I went twice last week and plan to go again soon, but the $10 state park access is getting expensive. From Google maps I noticed there are a couple dirt roads on the northeast side--do they have gates or anything?


----------



## Clarq (Jul 21, 2011)

The access point on the northeast side (off road 248 ) is called the Ross Creek Area. It requires a fairly long and steep hike down to the water. I stopped fishing there about five years ago because I mostly fish with elderly family members/friends, most of whom can't make the walk anymore. 

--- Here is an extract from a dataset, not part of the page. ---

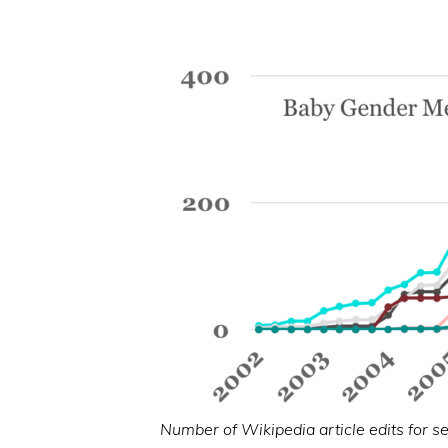
Number of Wikipedia article edits for s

Yes, there is a gate, right up by the main road. Back in the day, it was a free area, and the fishing was usually pretty good in the springtime. Right when the reservoir opened up, we had a few ridiculously good days in that area. Once or twice a year, we would usually stumble upon a feeding frenzy and catch plenty of quality fish. Usually, the fishing was fair but consistent.

However, a lot can change in five years.

Good luck.


----------



## nkunz (Sep 25, 2007)

If you are going to go very often you should bite the bullet and buy an annual pass. It is good for one year no matter when you buy it. One side benefit, you will want to go more often in order to get your money's worth. I think the parking area at Ross Creek also requires a fee.


----------



## Critter (Mar 20, 2010)

Yep, the annual pass is the only way to go if you plan on fishing in waters that have the state park status. Unless you only plan on fishing these waters only a couple of times.


----------